Previous Abstract | Next Abstract
Printable Version
October 14, 2014
1:00 PM - 3:00 PM
Room Hall B1-Area C
Desflurane as Well as Sevoflurane Inhibits Endothelium-dependent Vasodilation by a Different Mechanism
Satoshi Kazuma, M.D., Yasuyuki Tokinaga, M.D., Yukimasa Takada, M.D., Shunsuke Hayashi, none, Michiaki Yamakage, M.D., Ph.D.
Sapporo Medical University, Sapporo, Japan
Background: The physiological mechanisms that regulate tissue blood flow sufficiently to fulfill metabolic requirements are involved in the control of vascular tone. Nitric oxide, which is produced by endothelial nitric oxide synthase (eNOS), acts endothelium-dependent vasodilation. eNOS activity is regulated by several mechanisms including intracellular calcium concentration and phosphorylation of the threonine residue and serine residue of eNOS protein. Phosphorylation of Ser1177 increases Ca2+ sensitivity of the enzyme (1).

The effect of volatile anesthe6tics on control of vascular tone is complex and depends on the agonist and various vascular beds (2). Endothelium-dependent vasodilation is one of the controls of vascular tone and is impaired by sevoflurane (3). The interaction of desflurane locally with the action of endothelial cells of vessels remains unknown. This study was carried out to elucidate the effects of desflurane and sevoflurane on endothelium-dependent vasodilation and the mechanisms of regulation of eNOS activity.

Methods: With institutional approval, the rat descending aorta with the endothelium was suspended in a temperature-controlled organ bath for measurement of isometric tension. Changes in tension in response to phenylephrine (3×10-7 M) followed by acetylcholine (1×10-6 M) were recorded in the presence or absence of desflurane (5.7%, 11.4%; 1, 2 MAC for normal rats) or sevoflurane (2.4%, 4.8%; 1, 2 MAC for normal rats) to test endothelium-dependent vasodilation. To confirm the effects of anesthetics on endothelium-dependent vasodilation, endothelium-independent vasodilation was tested. Endothelium-denuded aorta smooth muscle was suspended in the organ bath, and changes in tension in response to phenylephrine (3×10-7 M) followed by sodium nitroprusside (1×10-5 M) were recorded prior to and after application of desflurane or sevoflurane.

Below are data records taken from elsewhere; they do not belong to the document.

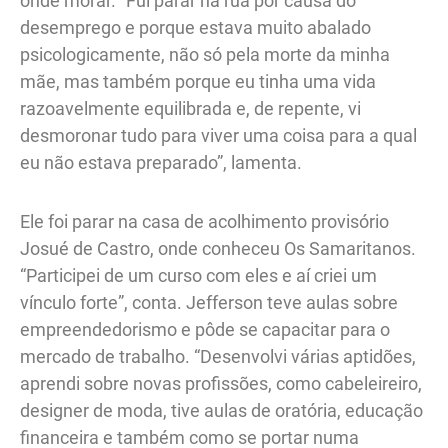
onde morar. “Fui parar na rua por causa do
desemprego e porque estava muito abalado
psicologicamente, não só pela morte da minha
mãe, mas também porque eu tinha uma vida
razoavelmente equilibrada e, de repente, vi
desmoronar tudo para viver uma coisa para a qual
eu não estava preparado”, lamenta.
Ele foi parar na casa de acolhimento provisório
Josué de Castro, onde conheceu Os Samaritanos.
“Participei de um curso com eles e aí criei um
vínculo forte”, conta. Jefferson teve aulas sobre
empreendedorismo e pôde se capacitar para o
mercado de trabalho. “Desenvolvi várias aptidões,
aprendi sobre novas profissões, como cabeleireiro,
designer de moda, tive aulas de oratória, educação
financeira e também como se portar numa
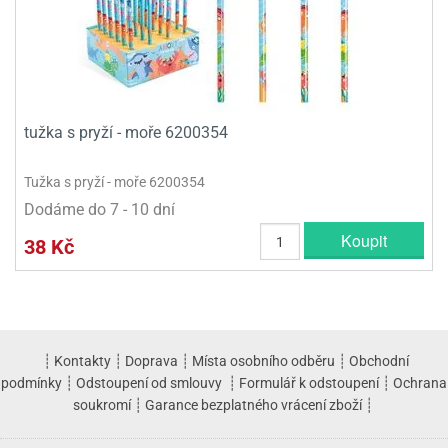
tužka s pryží - moře 6200354
Tužka s pryží - moře 6200354
Dodáme do 7 - 10 dní
Koupit
38 Kč
┊
Kontakty
┊
Doprava
┊
Místa osobního odběru
┊
Obchodní
podmínky
┊
Odstoupení od smlouvy
┊
Formulář k odstoupení
┊
Ochrana
soukromí
┊
Garance bezplatného vrácení zboží
┊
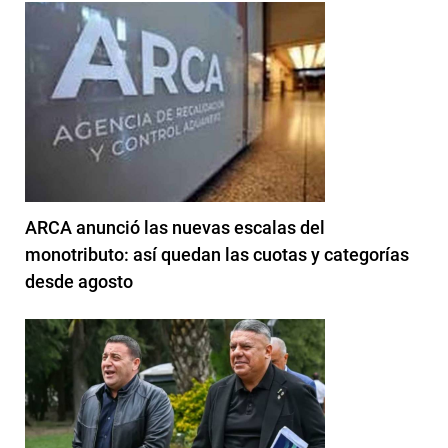
ARCA anunció las nuevas escalas del
monotributo: así quedan las cuotas y categorías
desde agosto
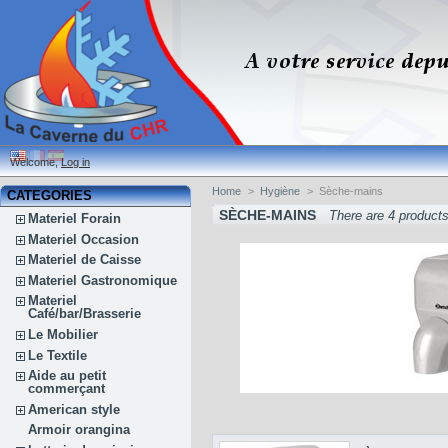
Welcome,
Log in
Home
>
Hygiène
>
Sèche-mains
CATEGORIES
SÈCHE-MAINS
There are 4 products
Materiel Forain
Materiel Occasion
Materiel de Caisse
Materiel Gastronomique
Materiel
Café/bar/Brasserie
Le Mobilier
Le Textile
Aide au petit
commerçant
American style
Armoir orangina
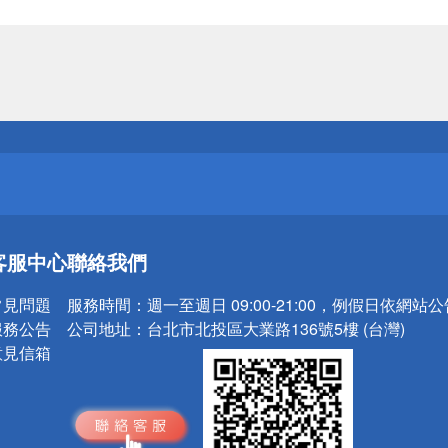
送
請小心！
送
客服中心
聯絡我們
請小心！
常見問題
服務時間：
週一至週日 09:00-21:00，例假日依網站
服務公告
公司地址：
台北市北投區大業路136號5樓 (台灣)
意見信箱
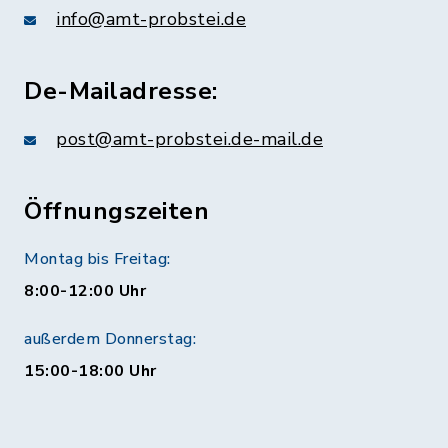
info@amt-probstei.de
De-Mailadresse:
post@amt-probstei.de-mail.de
Öffnungszeiten
Montag bis Freitag:
8:00-12:00 Uhr
außerdem Donnerstag:
15:00-18:00 Uhr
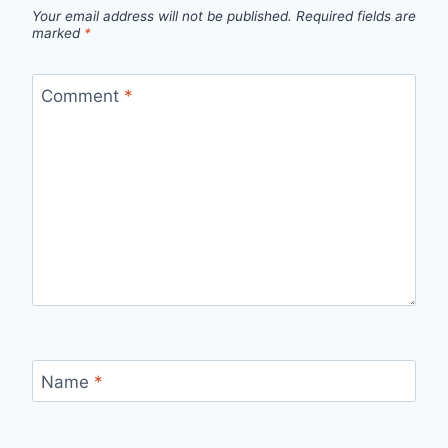
Your email address will not be published.
Required fields are
marked
*
Comment
*
Name
*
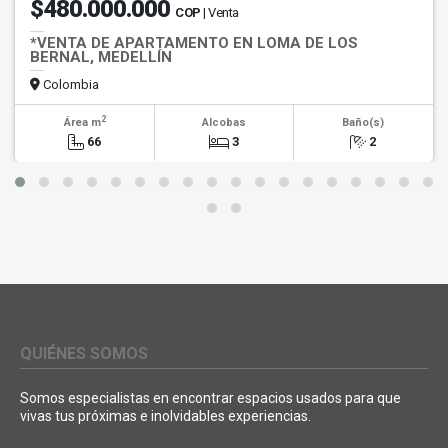
$480.000.000
COP
| Venta
*VENTA DE APARTAMENTO EN LOMA DE LOS
BERNAL, MEDELLÍN
Colombia
2
Área m
Alcobas
Baño(s)
66
3
2
QUIÉNES SOMOS
Somos especialistas en encontrar espacios usados para que
vivas tus próximas e inolvidables experiencias.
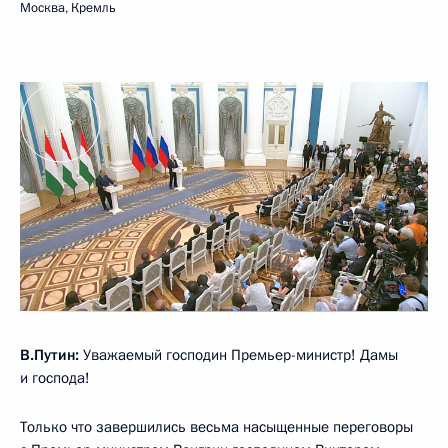
Москва, Кремль
В.Путин:
Уважаемый господин Премьер-министр! Дамы
и господа!
Только что завершились весьма насыщенные переговоры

Cultured bovine aortic endothelial cells were treated with bradykinin (1×10-6 M) in the presence or absence of desflurane or sevoflurane (11.4% and 4.8%, respectively). After treatments, Western blotting was used to determine eNOS-Ser1177 phosphorylation. Statistical analysis was performed using Kruskal-Wallis’ H-test followed by Newman-Keuls test for multiple comparisons. P value < 0.05 was considered statistically significant.

Results: Both desflurane and sevoflurane significantly inhibited endothelium-dependent vasodilation of the rat aorta (Figure 1A), whereas there was no inhibition of endothelium-independent vasodilation either of the anesthetics (data not shown). Western blotting revealed that phosphorylation of the Ser1177 site of the eNOS protein was inhibited by sevoflurane but not by desflurane (Figure 1B).

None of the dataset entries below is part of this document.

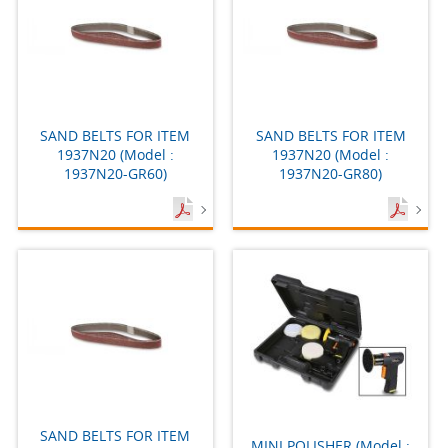
SAND BELTS FOR ITEM
SAND BELTS FOR ITEM
1937N20 (Model :
1937N20 (Model :
1937N20-GR60)
1937N20-GR80)
SAND BELTS FOR ITEM
MINI POLISHER (Model :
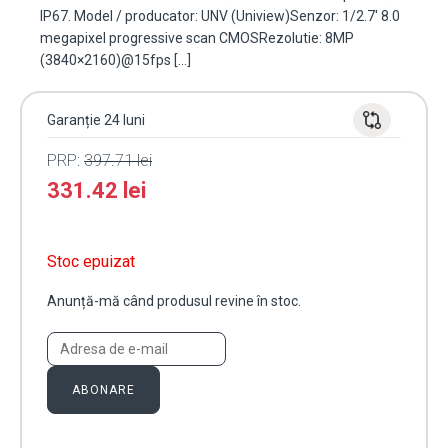
IP67. Model / producator: UNV (Uniview)Senzor: 1/2.7' 8.0
megapixel progressive scan CMOSRezolutie: 8MP
(3840×2160)@15fps […]
Garanție 24 luni
PRP:
397.71
lei
331.42
lei
Stoc epuizat
Anunță-mă când produsul revine în stoc.
ABONARE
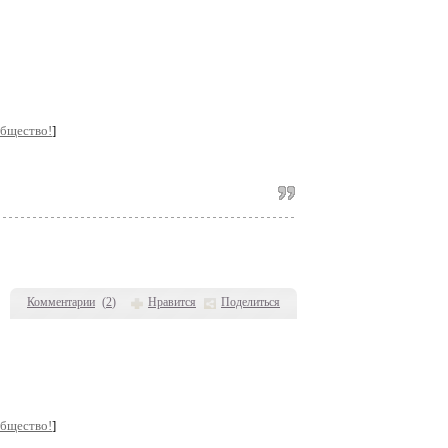
общество!
]
Комментарии
(
2
)
Нравится
Поделиться
общество!
]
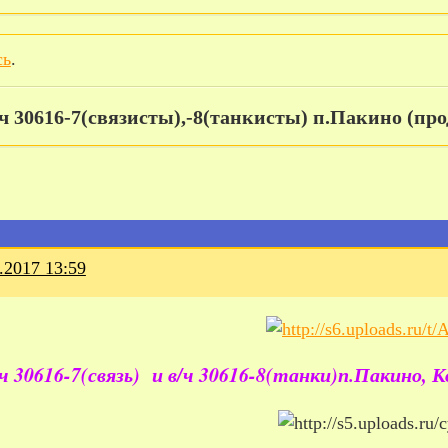
сь
.
/ч 30616-7(связисты),-8(танкисты) п.Пакино (пр
.2017 13:59
/ч 30616-7(связь) и в/ч 30616-8(танки)п.Пакино, 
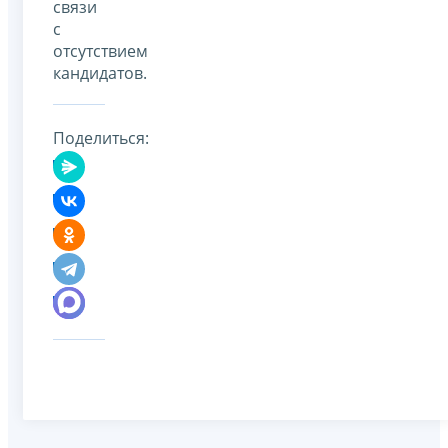
связи
с
отсутствием
кандидатов.
Поделиться:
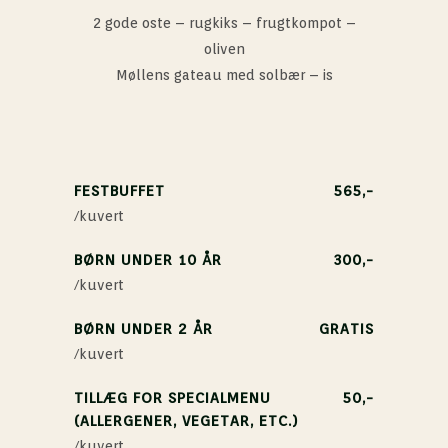
2 gode oste – rugkiks – frugtkompot –
oliven
Møllens gateau med solbær – is
FESTBUFFET
565,-
/kuvert
BØRN UNDER 10 ÅR
300,-
/kuvert
BØRN UNDER 2 ÅR
GRATIS
/kuvert
TILLÆG FOR SPECIALMENU
50,-
(ALLERGENER, VEGETAR, ETC.)
/kuvert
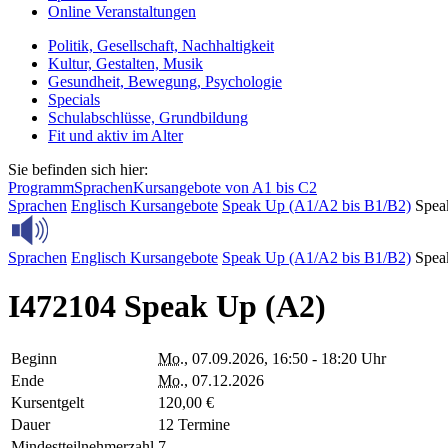
Online Veranstaltungen
Politik, Gesellschaft, Nachhaltigkeit
Kultur, Gestalten, Musik
Gesundheit, Bewegung, Psychologie
Specials
Schulabschlüsse, Grundbildung
Fit und aktiv im Alter
Sie befinden sich hier:
Programm
Sprachen
Kursangebote von A1 bis C2
Sprachen
Englisch
Kursangebote
Speak Up (A1/A2 bis B1/B2)
Spea
Sprachen
Englisch
Kursangebote
Speak Up (A1/A2 bis B1/B2)
Spea
I472104 Speak Up (A2)
Beginn
Mo.
, 07.09.2026, 16:50 - 18:20 Uhr
Ende
Mo.
, 07.12.2026
Kursentgelt
120,00 €
Dauer
12 Termine
Mindestteilnehmerzahl
7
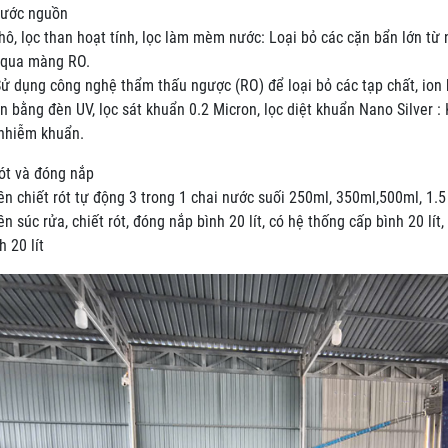
 nước nguồn
hô, lọc than hoạt tính, lọc làm mèm nước: Loại bỏ các cặn bẩn lớn 
i qua màng RO.
ử dụng công nghệ thẩm thấu ngược (RO) để loại bỏ các tạp chất, ion k
n bằng đèn UV, lọc sát khuẩn 0.2 Micron, lọc diệt khuẩn Nano Silver 
 nhiễm khuẩn.
rót và đóng nắp
n chiết rót tự động 3 trong 1 chai nước suối 250ml, 350ml,500ml, 1.5
n súc rửa, chiết rót, đóng nắp bình 20 lít, có hệ thống cấp bình 20 lí
 20 lít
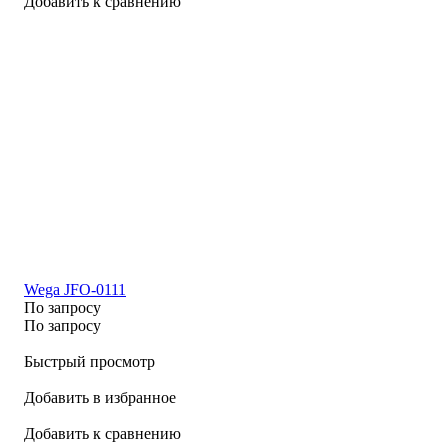
Добавить к сравнению
Wega JFO-0111
По запросу
По запросу
Быстрый просмотр
Добавить в избранное
Добавить к сравнению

Conclusion: The findings suggest that sevoflurane inhibits endothelium-dependent vasodilation caused by inhibition of phosphorylation of the Ser1177 residue of the eNOS protein, whereas desflurane inhibits vasodilation by another regulation pathway of eNOS activity. The results of this study suggest that in a situation to preserve endothelial function, such as severe ischemic heart disease, desflurane and sevoflurane should be used cautiously.


(1) Förstermann U, et al., Eur Heart J 2012 ; 33 : 829-37 (2) Akata T. Anesthesiology 2007 ; 106 : 365-91. (3) Arriero MM, et al. Can J Anaesth 2002; 49: 471-6.